**DATASET CONTENT**
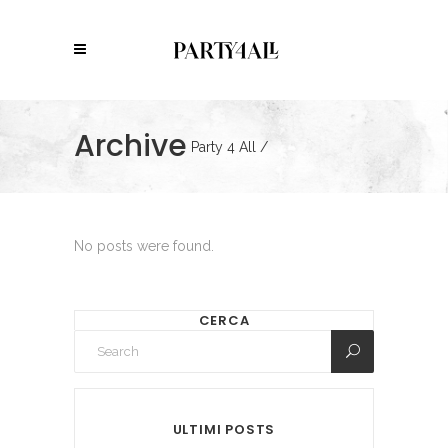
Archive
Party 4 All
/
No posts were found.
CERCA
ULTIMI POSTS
...
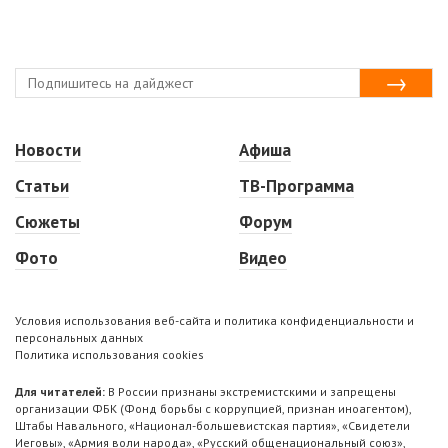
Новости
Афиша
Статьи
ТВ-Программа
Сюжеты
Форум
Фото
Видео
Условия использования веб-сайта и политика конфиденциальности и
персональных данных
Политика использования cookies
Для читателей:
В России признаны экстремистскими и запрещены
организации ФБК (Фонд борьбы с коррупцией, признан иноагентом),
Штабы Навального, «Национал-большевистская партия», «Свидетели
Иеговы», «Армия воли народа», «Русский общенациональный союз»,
--
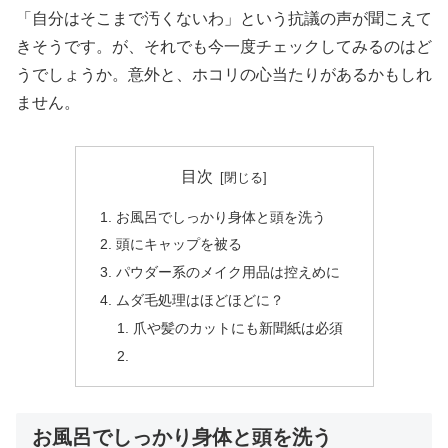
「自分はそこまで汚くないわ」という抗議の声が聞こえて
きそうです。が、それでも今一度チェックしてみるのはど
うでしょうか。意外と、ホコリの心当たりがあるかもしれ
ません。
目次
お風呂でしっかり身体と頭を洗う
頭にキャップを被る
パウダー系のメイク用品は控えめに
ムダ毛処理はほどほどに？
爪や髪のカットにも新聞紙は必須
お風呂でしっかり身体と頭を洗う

**WHAT THE TASK ASKS**
Would you filter the entries above and keep each line that has the word "использования"?

**RESPONSE AREA**
Условия использования веб-сайта и политика конфиденциальности и
Политика использования cookies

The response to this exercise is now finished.